Comment vérifier le contrat en vingt minutes
Demande que le document te soit envoyé par e-mail au plus tard 24 heures avant le tournage. Lis-le une première fois en entier, puis une deuxième fois en gardant seulement quatre questions à l’esprit : qui est mon cocontractant ? Combien vais-je recevoir et quand ? Que peut-on faire avec le contenu, où et pendant combien de temps ? Que se passe-t-il si j’annule ou si j’interromps le tournage ?
Signale ce que tu ne comprends pas et renvoie tes questions par écrit. Tu veux également recevoir les réponses par écrit : une confirmation écrite peut être relue plus tard, une promesse orale non.

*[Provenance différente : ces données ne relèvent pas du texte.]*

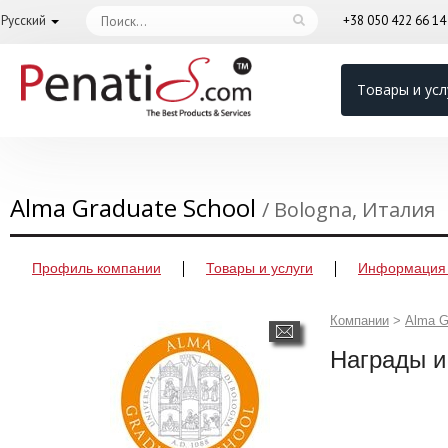
Русский
+38 050 422 66 1
Товары и усл
Alma Graduate School
/ Bologna, Италия
Профиль компании
Товары и услуги
Информация 
Компании
>
Alma G
Награды и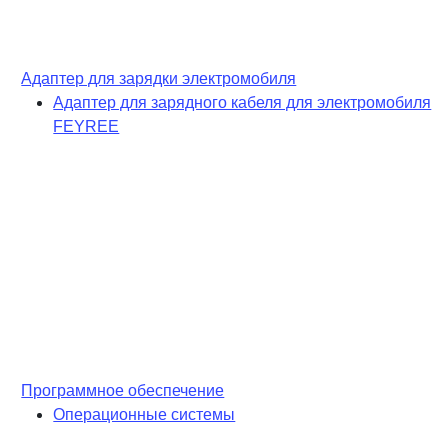
Адаптер для зарядки электромобиля
Адаптер для зарядного кабеля для электромобиля
FEYREE
Программное обеспечение
Операционные системы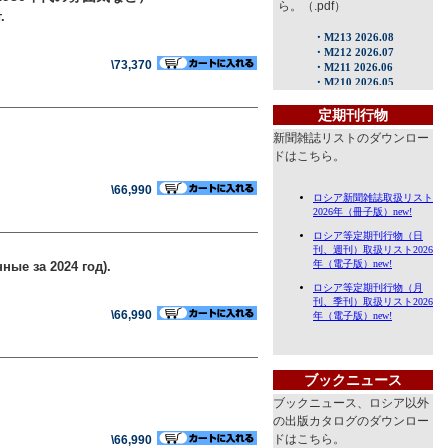
ら。（.pdf）
.
\73,370
定期刊行物
新聞雑誌リストのダウンロー
ドはこちら。
\66,990
ые за 2024 год).
\66,990
ブックニュース
ブックニュース、ロシア以外
の出版カタログのダウンロー
ドはこちら。
\66,990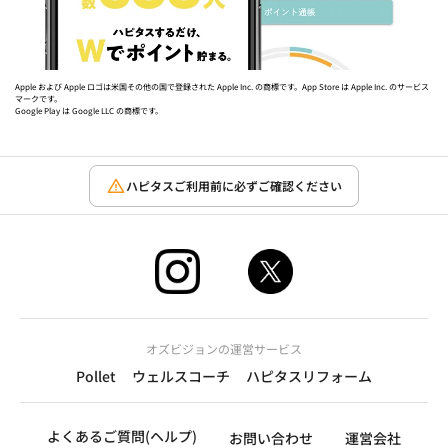
Apple および Apple ロゴは米国その他の国で登録された Apple Inc. の商標です。App Store は Apple Inc. のサービス
マークです。
Google Play は Google LLC の商標です。
ハピタスご利用前に必ずご確認ください
オズビジョンの運営サービス
Pollet
ウェルスコーチ
ハピタスリフォーム
よくあるご質問(ヘルプ)
お問い合わせ
運営会社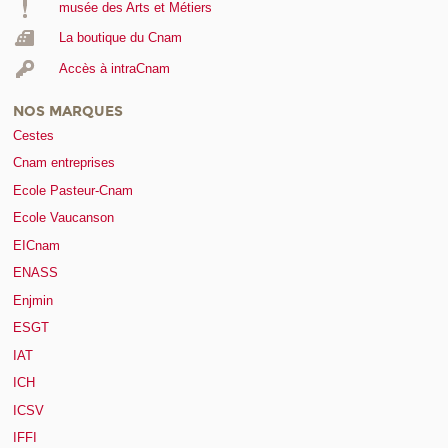
musée des Arts et Métiers
La boutique du Cnam
Accès à intraCnam
NOS MARQUES
Cestes
Cnam entreprises
Ecole Pasteur-Cnam
Ecole Vaucanson
EICnam
ENASS
Enjmin
ESGT
IAT
ICH
ICSV
IFFI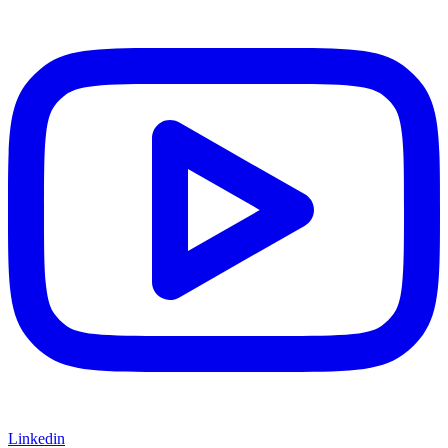
Linkedin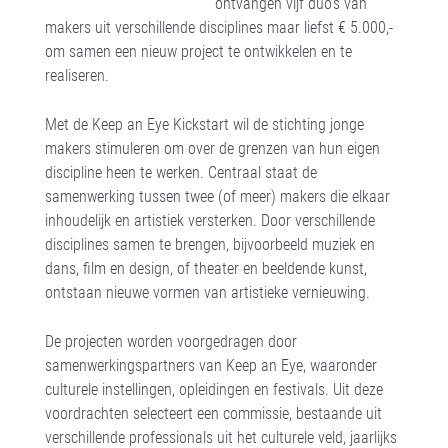
ontvangen vijf duo’s van
makers uit verschillende disciplines maar liefst € 5.000,-
om samen een nieuw project te ontwikkelen en te
realiseren.
Met de Keep an Eye Kickstart wil de stichting jonge
makers stimuleren om over de grenzen van hun eigen
discipline heen te werken. Centraal staat de
samenwerking tussen twee (of meer) makers die elkaar
inhoudelijk en artistiek versterken. Door verschillende
disciplines samen te brengen, bijvoorbeeld muziek en
dans, film en design, of theater en beeldende kunst,
ontstaan nieuwe vormen van artistieke vernieuwing.
De projecten worden voorgedragen door
samenwerkingspartners van Keep an Eye, waaronder
culturele instellingen, opleidingen en festivals. Uit deze
voordrachten selecteert een commissie, bestaande uit
verschillende professionals uit het culturele veld, jaarlijks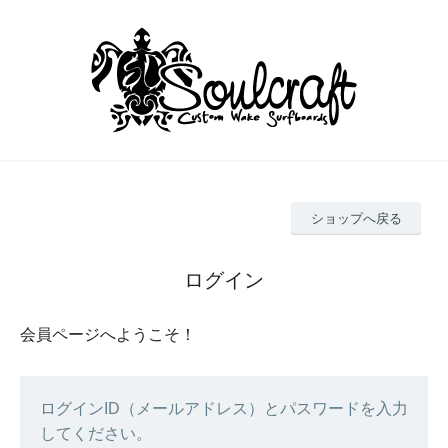
ショップへ戻る
ログイン
会員ページへようこそ！
ログインID（メールアドレス）とパスワードを入力
してください。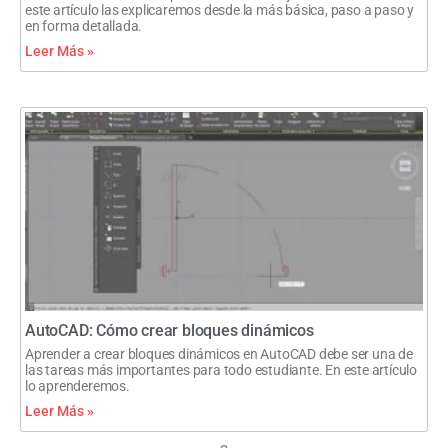
este artículo las explicaremos desde la más básica, paso a paso y
en forma detallada.
Leer Más »
AutoCAD: Cómo crear bloques dinámicos
Aprender a crear bloques dinámicos en AutoCAD debe ser una de
las tareas más importantes para todo estudiante. En este artículo
lo aprenderemos.
Leer Más »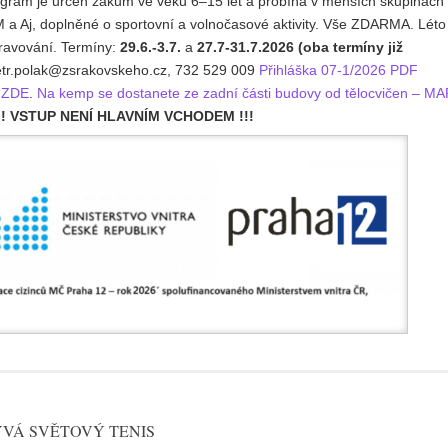
ogram je určen žákům ve věku 6–15 let a probíhá v menších skupinách
 M a Aj, doplněné o sportovní a volnočasové aktivity. Vše ZDARMA. Léto
ravování. Termíny:
29.6.-3.7.
a
27.7-31.7.2026 (oba termíny již
petr.polak@zsrakovskeho.cz, 732 529 009
Přihláška 07-1/2026 PDF
 ZDE
.
Na kemp se dostanete ze zadní části budovy od tělocvičen – M
!! VSTUP NENÍ HLAVNÍM VCHODEM !!!
ÝVÁ SVĚTOVÝ TENIS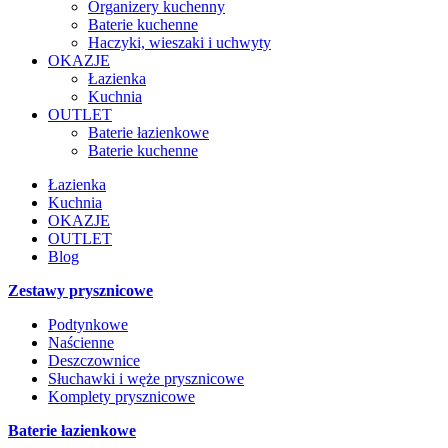
Organizery kuchenny
Baterie kuchenne
Haczyki, wieszaki i uchwyty
OKAZJE
Łazienka
Kuchnia
OUTLET
Baterie łazienkowe
Baterie kuchenne
Łazienka
Kuchnia
OKAZJE
OUTLET
Blog
Zestawy prysznicowe
Podtynkowe
Naścienne
Deszczownice
Słuchawki i węże prysznicowe
Komplety prysznicowe
Baterie łazienkowe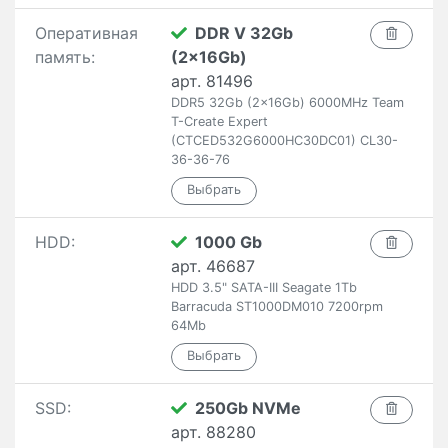
Оперативная
DDR V 32Gb
память:
(2x16Gb)
арт. 81496
DDR5 32Gb (2x16Gb) 6000MHz Team
T-Create Expert
(CTCED532G6000HC30DC01) CL30-
36-36-76
HDD:
1000 Gb
арт. 46687
HDD 3.5" SATA-III Seagate 1Tb
Barracuda ST1000DM010 7200rpm
64Mb
SSD:
250Gb NVMe
арт. 88280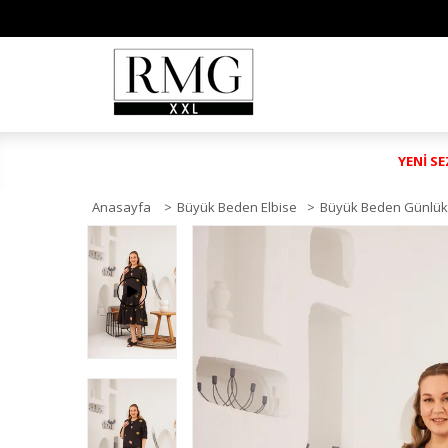
YENİ S
Anasayfa
>
Büyük Beden Elbise
>
Büyük Beden Günlük 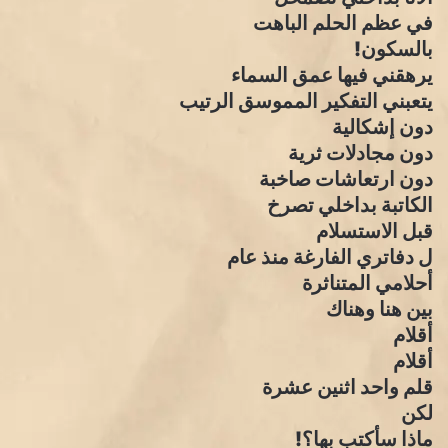
في عظم الحلم الباهت
بالسكون!
يرهقني فيها عمق السماء
يتعبني التفكير المموسق الرتيب
دون إشكالية
دون مجادلات ثرية
دون ارتعاشات صاخبة
الكاتبة بداخلي تصرخ
قبل الاستسلام
ل دفاتري الفارغة منذ عام
أحلامي المتناثرة
بين هنا وهناك
أقلام
أقلام
قلم واحد اثنين عشرة
لكن
ماذا سأكتب بها؟!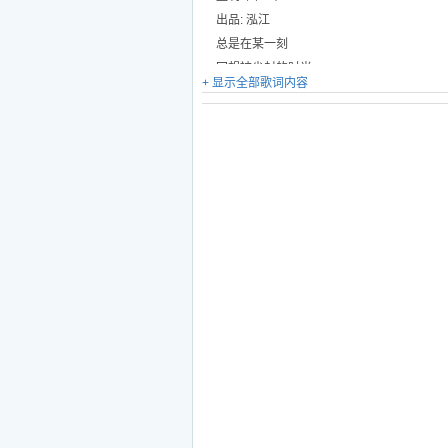
出品: 泓江
总是在某一刻
回想被尘封的时光
+ 显示全部歌词内容
青春不短不长
却足以令人难忘
说好迎风远航
可你行色匆忙
一直在路上
却迷失了终点的方向
每一次微醺时
你总是会欲言又止
好像有很多梦
最后淹没在现实
遗憾太过真实
在霓虹都市
看几场落日
谁丢了年少时的羽翅
几年前的你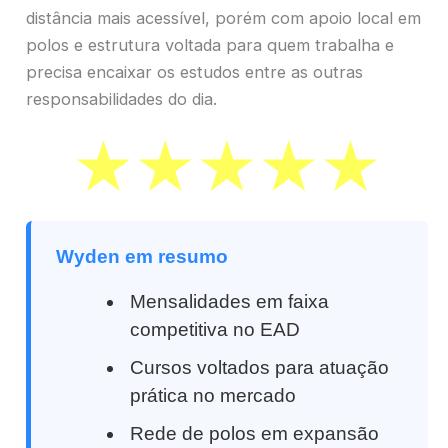
distância mais acessível, porém com apoio local em
polos e estrutura voltada para quem trabalha e
precisa encaixar os estudos entre as outras
responsabilidades do dia.
Wyden em resumo
Mensalidades em faixa
competitiva no EAD
Cursos voltados para atuação
prática no mercado
Rede de polos em expansão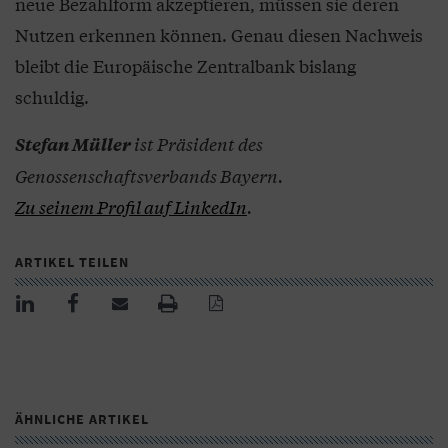
neue Bezahlform akzeptieren, müssen sie deren
Nutzen erkennen können. Genau diesen Nachweis
bleibt die Europäische Zentralbank bislang
schuldig.
ist Präsident des
Stefan Müller
Genossenschaftsverbands Bayern.
Zu seinem Profil auf LinkedIn
.
ARTIKEL TEILEN
ÄHNLICHE ARTIKEL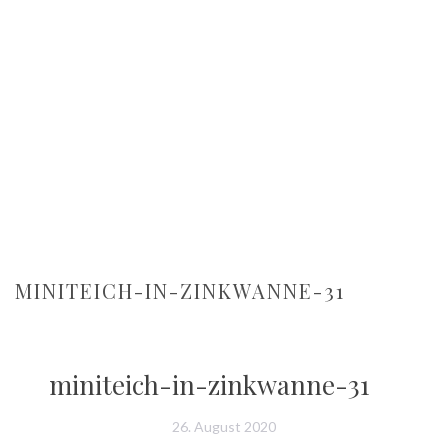
MINITEICH-IN-ZINKWANNE-31
miniteich-in-zinkwanne-31
26. August 2020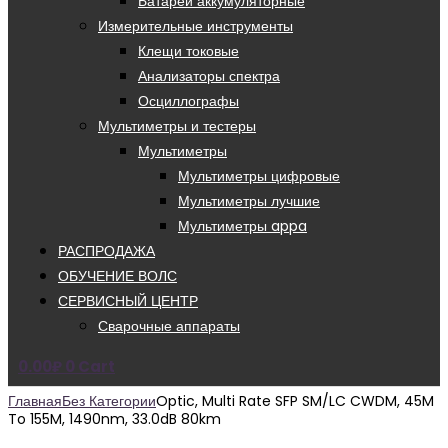
Батареи аккумуляторные
Измерительные инструменты
Клещи токовые
Анализаторы спектра
Осциллографы
Мультиметры и тестеры
Мультиметры
Мультиметры цифровые
Мультиметры лучшие
Мультиметры appa
РАСПРОДАЖА
ОБУЧЕНИЕ ВОЛС
СЕРВИСНЫЙ ЦЕНТР
Сварочные аппараты
0.00
₽
0
Cart
Главная
Без Категории
Optic, Multi Rate SFP SM/LC CWDM, 45M
To 155M, 1490nm, 33.0dB 80km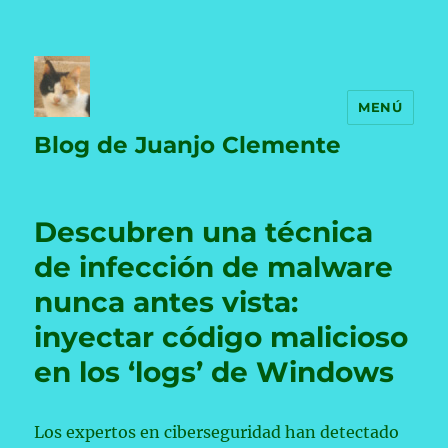
MENÚ
Blog de Juanjo Clemente
Descubren una técnica
de infección de malware
nunca antes vista:
inyectar código malicioso
en los ‘logs’ de Windows
Los expertos en ciberseguridad han detectado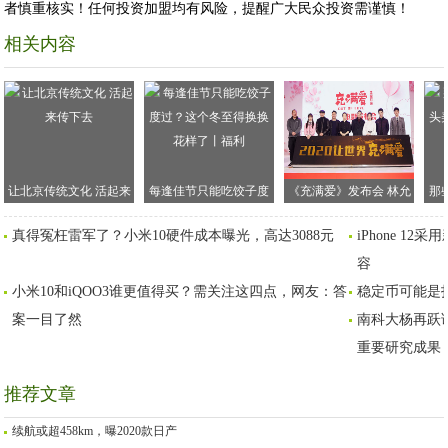
者慎重核实！任何投资加盟均有风险，提醒广大民众投资需谨慎！
相关内容
让北京传统文化 活起来
每逢佳节只能吃饺子度
《充满爱》发布会 林允
那
传下去
过？这个冬至得换换花
陈小艺联袂演绎荒诞喜
美
真得冤枉雷军了？小米10硬件成本曝光，高达3088元
iPhone 1
样了丨福利
剧
容
小米10和iQOO3谁更值得买？需关注这四点，网友：答
稳定币可能是
案一目了然
南科大杨再跃
重要研究成果
推荐文章
续航或超458km，曝2020款日产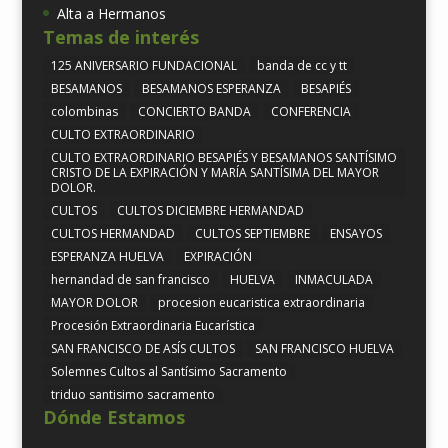
Alta a Hermanos
Temas de interés
125 ANIVERSARIO FUNDACIONAL
banda de cc y tt
BESAMANOS
BESAMANOS ESPERANZA
BESAPIÉS
colombinas
CONCIERTO BANDA
CONFERENCIA
CULTO EXTRAORDINARIO
CULTO EXTRAORDINARIO BESAPIÉS Y BESAMANOS SANTÍSIMO
CRISTO DE LA EXPIRACIÓN Y MARÍA SANTÍSIMA DEL MAYOR
DOLOR.
CULTOS
CULTOS DICIEMBRE HERMANDAD
CULTOS HERMANDAD
CULTOS SEPTIEMBRE
ENSAYOS
ESPERANZA HUELVA
EXPIRACIÓN
hernandad de san francisco
HUELVA
INMACULADA
MAYOR DOLOR
procesion eucaristica extraordinaria
Procesión Extraordinaria Eucarística
SAN FRANCISCO DE ASÍS CULTOS
SAN FRANCISCO HUELVA
Solemnes Cultos al Santísimo Sacramento
triduo santisimo sacramento
Dónde Estamos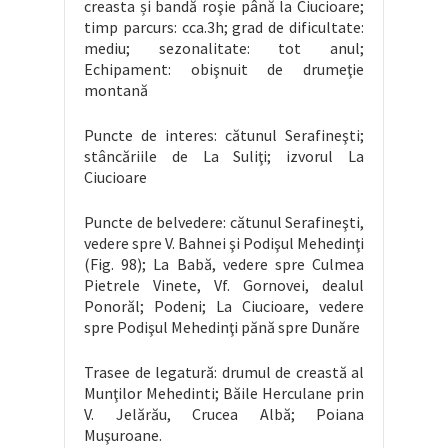
creasta și bandă roşie până la Ciucioare;
timp parcurs: cca.3h; grad de dificultate:
mediu; sezonalitate: tot anul;
Echipament: obişnuit de drumeţie
montană
Puncte de interes: cătunul Serafineşti;
stâncăriile de La Suliţi; izvorul La
Ciucioare
Puncte de belvedere: cătunul Serafineşti,
vedere spre V. Bahnei şi Podişul Mehedinţi
(Fig. 98); La Babă, vedere spre Culmea
Pietrele Vinete, Vf. Gornovei, dealul
Ponorăl; Podeni; La Ciucioare, vedere
spre Podişul Mehedinţi pănă spre Dunăre
Trasee de legatură: drumul de creastă al
Munţilor Mehedinti; Băile Herculane prin
V. Jelărău, Crucea Albă; Poiana
Muşuroane.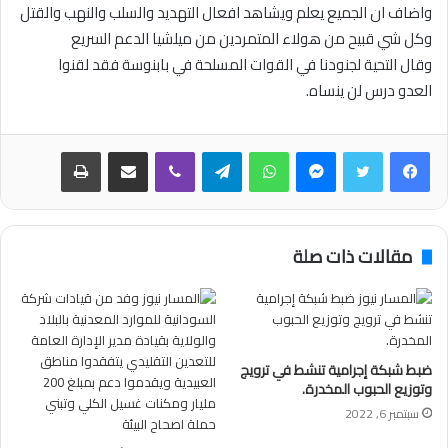
واضاف ان الجميع يعلم ويشاهد افعال التهديد والسلب والنهب والقتل
وكل شي قبيح من هولاء المتمردين من ميلشيا الدعم السريع
وقال التحية لجنودنا في القوات المسلحة في بابنوسة فقد لقنوا
العدو درس لن ينساه.
فيسبوك
تويتر
ماسنجر
واتساب
تيلقرام
ڤايبر
مشاركة عبر البريد
طباعة
مقالات ذات صلة
ضبط شبكة إجرامية تنشط في ترويج
وتوزيع الحبوب المخدرة.
سبتمبر 6, 2022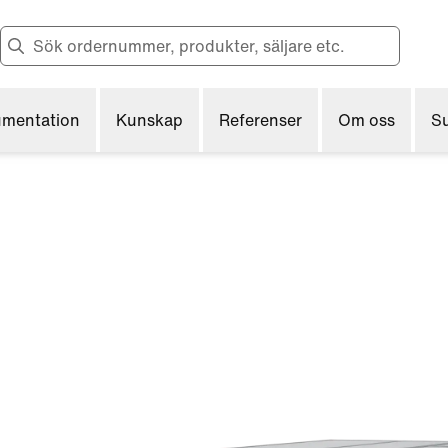
Change to English?
Your browser has a different language.
Want to change?
mentation
Kunskap
Referenser
Om oss
S
Yes
No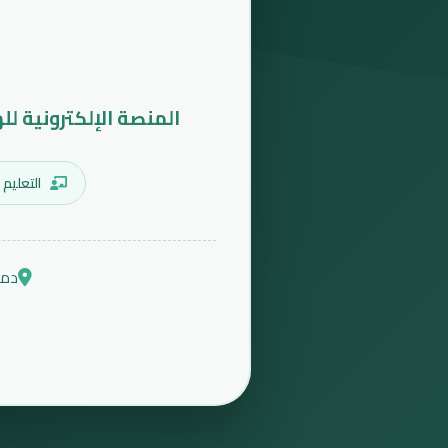
المنصة الإلكترونية لل
التعليم 
دمش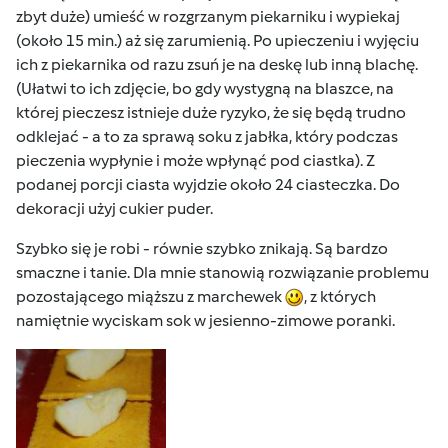
zbyt duże) umieść w rozgrzanym piekarniku i wypiekaj
(około 15 min.) aż się zarumienią. Po upieczeniu i wyjęciu
ich z piekarnika od razu zsuń je na deskę lub inną blachę.
(Ułatwi to ich zdjęcie, bo gdy wystygną na blaszce, na
której pieczesz istnieje duże ryzyko, że się będą trudno
odklejać - a to za sprawą soku z jabłka, który podczas
pieczenia wypłynie i może wpłynąć pod ciastka). Z
podanej porcji ciasta wyjdzie około 24 ciasteczka. Do
dekoracji użyj cukier puder.
Szybko się je robi - równie szybko znikają. Są bardzo
smaczne i tanie. Dla mnie stanowią rozwiązanie problemu
pozostającego miąższu z marchewek
, z których
namiętnie wyciskam sok w jesienno-zimowe poranki.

Nous examinons le contrat avant la signature et nous t’expliquons son contenu dans un langage courant. Cela ne te coûte rien et ne constitue pas un conseil juridique ; si quelque chose ne te semble pas cohérent, il vaut la peine de consulter un avocat spécialisé en droit des médias.
La phrase la plus importante pour finir : ne signe jamais sur le plateau quelque chose que tu n’as pas lu auparavant. Une production qui ne te présente le contrat qu’en studio a soit mal organisé les choses, soit compte sur le fait que tu ne le liras pas sous la pression du temps.
Remarque : cet article fournit des informations générales et ne remplace pas un conseil juridique adapté à un cas particulier.